Multivariate Option Pricing Models: Some Extensions of the αVG Model
Florence M.Y. Guillaume
Mathematics and Computer Science, Eurandom (Eindhoven University of Technology), Eindhoven, Netherlands

Luciano and Semeraro [1] proposed to model multivariate asset log-returns by a time-changed Brownian motion where the time change consists of the weighted sum of a common and an idiosyncratic subordinator. In order to obtain a multivariate subordinator of the same class as its components, Luciano and Semeraro imposed some constraints on the subordinator parameters. Under this restricted setting, the marginal characteristic functions become independent of the common subordinator setting. Hence, the risk-neutral calibration requires liquid multivariate derivative quotes which are often unavailable.

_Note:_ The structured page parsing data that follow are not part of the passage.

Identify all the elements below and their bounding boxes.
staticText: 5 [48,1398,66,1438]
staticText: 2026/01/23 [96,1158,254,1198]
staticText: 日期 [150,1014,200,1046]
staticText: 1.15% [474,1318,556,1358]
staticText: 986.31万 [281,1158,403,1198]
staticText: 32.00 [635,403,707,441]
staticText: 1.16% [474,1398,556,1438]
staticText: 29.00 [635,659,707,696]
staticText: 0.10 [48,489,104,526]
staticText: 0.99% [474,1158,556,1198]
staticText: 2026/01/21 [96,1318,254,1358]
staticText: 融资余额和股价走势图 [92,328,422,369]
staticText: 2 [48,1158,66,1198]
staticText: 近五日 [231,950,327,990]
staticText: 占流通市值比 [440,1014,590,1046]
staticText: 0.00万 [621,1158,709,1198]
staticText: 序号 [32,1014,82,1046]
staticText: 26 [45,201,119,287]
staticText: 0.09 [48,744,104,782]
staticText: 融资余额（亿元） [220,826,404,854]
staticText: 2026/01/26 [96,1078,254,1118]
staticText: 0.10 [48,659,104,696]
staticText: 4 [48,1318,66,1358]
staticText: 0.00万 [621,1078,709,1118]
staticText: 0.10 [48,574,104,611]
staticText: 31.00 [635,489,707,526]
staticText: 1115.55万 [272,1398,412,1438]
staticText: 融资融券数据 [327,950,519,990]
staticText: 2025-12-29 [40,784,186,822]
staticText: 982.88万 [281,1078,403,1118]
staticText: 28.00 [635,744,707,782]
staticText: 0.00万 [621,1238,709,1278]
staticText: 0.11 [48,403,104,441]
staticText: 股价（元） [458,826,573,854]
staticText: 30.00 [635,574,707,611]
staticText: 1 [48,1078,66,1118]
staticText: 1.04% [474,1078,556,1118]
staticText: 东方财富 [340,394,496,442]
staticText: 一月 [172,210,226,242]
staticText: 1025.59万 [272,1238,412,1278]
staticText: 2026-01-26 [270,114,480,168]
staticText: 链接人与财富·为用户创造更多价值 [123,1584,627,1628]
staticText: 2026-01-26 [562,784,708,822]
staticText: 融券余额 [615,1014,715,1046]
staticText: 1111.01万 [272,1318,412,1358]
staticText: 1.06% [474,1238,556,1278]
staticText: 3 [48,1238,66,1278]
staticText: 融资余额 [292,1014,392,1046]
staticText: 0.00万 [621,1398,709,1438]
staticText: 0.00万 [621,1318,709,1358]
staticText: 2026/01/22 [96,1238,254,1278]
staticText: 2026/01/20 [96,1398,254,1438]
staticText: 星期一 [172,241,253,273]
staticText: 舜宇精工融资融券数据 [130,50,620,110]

We first propose to extend the original model by relaxing the conditions imposed on the subordinator parameters leading to marginal characteristic functions which become dependent on the whole model parameter set. Hence, the calibration of this generalized model does not require anymore any correlation fit and can be performed either on the volatility surfaces only, or by adding a penalty which measures the goodness of fit of the correlation into the option surface calibration optimizer.

All these multivariate exponential Lévy models lead to asset log-returns correlations which are time independent. Moreover they are usually not able to replicate quoted option prices in both the strike and time to maturity dimensions during investor's fear periods. The former characteristic is in contradiction with the market reality since the implied correlation is a function of the time horizon [2]. Hence, we propose a new class of models, the so-called Sato two factors models obtained by a Sato time changed Brownian motion. Given the non-stationarity of Sato processes through time, the linear dependence structure between the asset log-returns becomes a function of time.


[1] Luciano, E. and Semeraro, P. (2010). Multivariate time changes for Lévy asset models: Characterization and calibration. Journal of Computational and Applied Mathematics, 233, 1937-1953.

[2] Chicago Board Options Exchange (2009). S&P 500 Implied Correlation Index. Working paper, Chicago.

Keywords: Multivariate option pricing models; Lévy processes; Sato processes; Calibration

Biography: Florence Guillaume is a postdoctoral fellow at Eurandom within the Multivariate Risk Modelling group. She holds a joint Ph.D. degree in Mathematics from the Catholic University of Leuven and the Eindhoven University of Technology. Her research interests include exotic credit derivatives pricing and volatility and liquidity modeling.